> _Your task_: Print nothing but the lines below starting at the line that holds "your first order." and ending at the line that holds "sensitivity of the EDI magnetometer.", including both, each exactly as written.

--------------------------------------------------

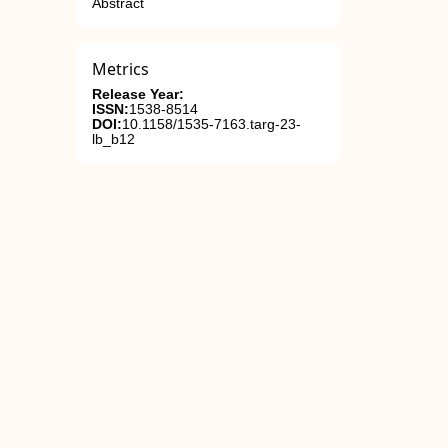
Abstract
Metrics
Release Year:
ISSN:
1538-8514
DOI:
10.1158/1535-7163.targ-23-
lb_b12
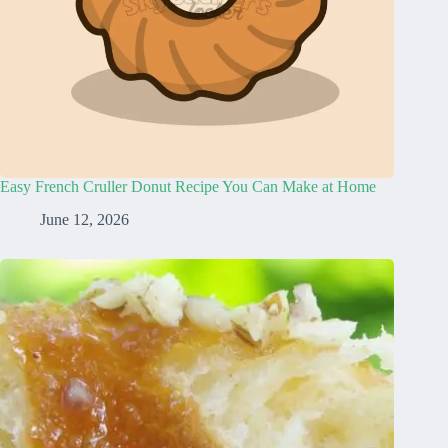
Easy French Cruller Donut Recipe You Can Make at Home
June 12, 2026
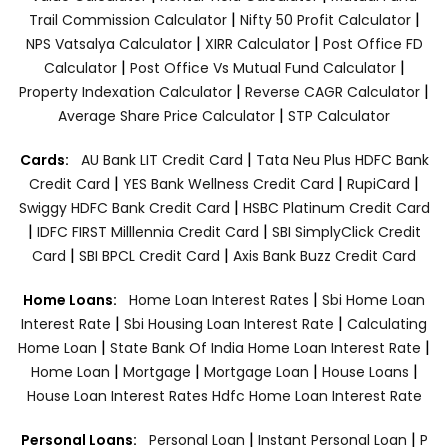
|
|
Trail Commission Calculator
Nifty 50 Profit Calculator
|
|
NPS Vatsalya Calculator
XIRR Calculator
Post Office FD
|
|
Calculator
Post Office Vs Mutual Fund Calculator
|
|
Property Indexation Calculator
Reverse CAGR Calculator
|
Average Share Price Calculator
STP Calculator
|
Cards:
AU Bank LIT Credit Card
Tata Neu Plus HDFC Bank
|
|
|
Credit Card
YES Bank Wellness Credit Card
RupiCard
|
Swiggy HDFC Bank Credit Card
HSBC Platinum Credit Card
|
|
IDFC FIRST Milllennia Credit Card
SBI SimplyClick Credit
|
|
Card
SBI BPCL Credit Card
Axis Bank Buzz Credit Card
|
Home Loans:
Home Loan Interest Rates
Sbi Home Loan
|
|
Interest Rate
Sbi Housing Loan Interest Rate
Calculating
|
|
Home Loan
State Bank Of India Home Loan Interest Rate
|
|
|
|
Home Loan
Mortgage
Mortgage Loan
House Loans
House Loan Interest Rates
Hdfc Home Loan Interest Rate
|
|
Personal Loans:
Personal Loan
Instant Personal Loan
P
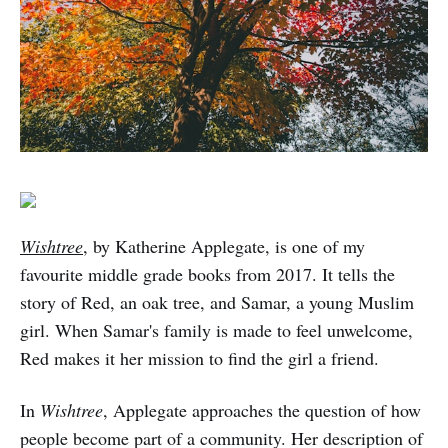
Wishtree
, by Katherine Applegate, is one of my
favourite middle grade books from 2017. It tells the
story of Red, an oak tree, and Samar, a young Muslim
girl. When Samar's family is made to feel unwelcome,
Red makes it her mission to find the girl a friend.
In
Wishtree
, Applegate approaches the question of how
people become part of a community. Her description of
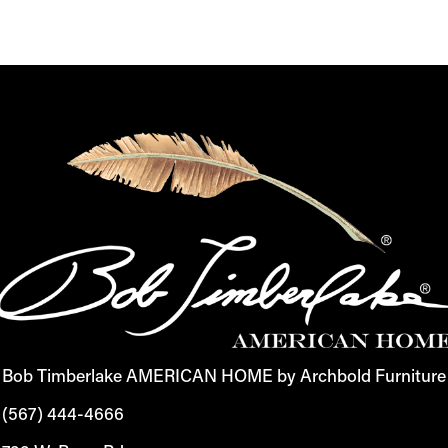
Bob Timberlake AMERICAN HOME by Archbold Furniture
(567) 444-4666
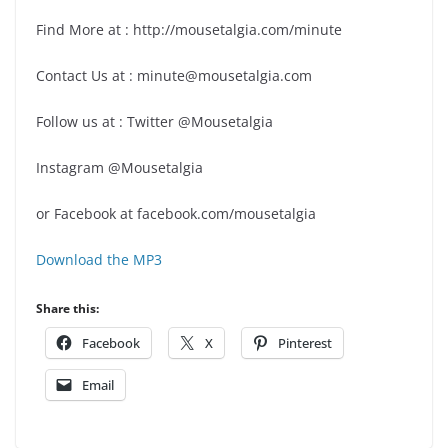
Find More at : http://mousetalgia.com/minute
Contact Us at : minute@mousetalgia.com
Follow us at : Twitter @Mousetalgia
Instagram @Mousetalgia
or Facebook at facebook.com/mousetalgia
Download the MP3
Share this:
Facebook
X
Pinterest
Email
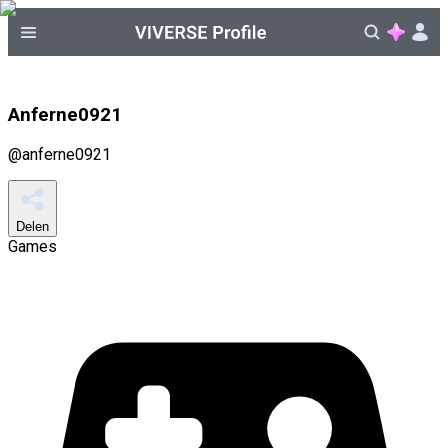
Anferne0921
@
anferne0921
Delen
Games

--------------------------------------------------

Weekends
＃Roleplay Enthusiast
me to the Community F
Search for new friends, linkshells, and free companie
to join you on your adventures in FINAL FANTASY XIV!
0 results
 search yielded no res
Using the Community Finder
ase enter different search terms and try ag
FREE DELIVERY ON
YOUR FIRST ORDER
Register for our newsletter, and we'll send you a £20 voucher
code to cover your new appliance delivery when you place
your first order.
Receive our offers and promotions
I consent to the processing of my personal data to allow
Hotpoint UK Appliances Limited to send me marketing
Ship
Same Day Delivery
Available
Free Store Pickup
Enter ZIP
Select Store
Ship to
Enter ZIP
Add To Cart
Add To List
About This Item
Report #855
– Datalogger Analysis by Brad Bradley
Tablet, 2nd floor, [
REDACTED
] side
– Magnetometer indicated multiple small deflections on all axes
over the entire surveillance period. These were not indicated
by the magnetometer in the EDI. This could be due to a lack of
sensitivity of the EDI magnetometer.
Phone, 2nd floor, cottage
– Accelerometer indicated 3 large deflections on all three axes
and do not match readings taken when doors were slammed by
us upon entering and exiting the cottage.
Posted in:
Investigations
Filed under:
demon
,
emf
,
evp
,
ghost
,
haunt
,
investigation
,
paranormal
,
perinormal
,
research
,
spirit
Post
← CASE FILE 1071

--------------------------------------------------

> _Solution to this problem_:
your first order.
Receive our offers and promotions
I consent to the processing of my personal data to allow
Hotpoint UK Appliances Limited to send me marketing
Ship
Same Day Delivery
Available
Free Store Pickup
Enter ZIP
Select Store
Ship to
Enter ZIP
Add To Cart
Add To List
About This Item
Report #855
– Datalogger Analysis by Brad Bradley
Tablet, 2nd floor, [
REDACTED
] side
– Magnetometer indicated multiple small deflections on all axes
over the entire surveillance period. These were not indicated
by the magnetometer in the EDI. This could be due to a lack of
sensitivity of the EDI magnetometer.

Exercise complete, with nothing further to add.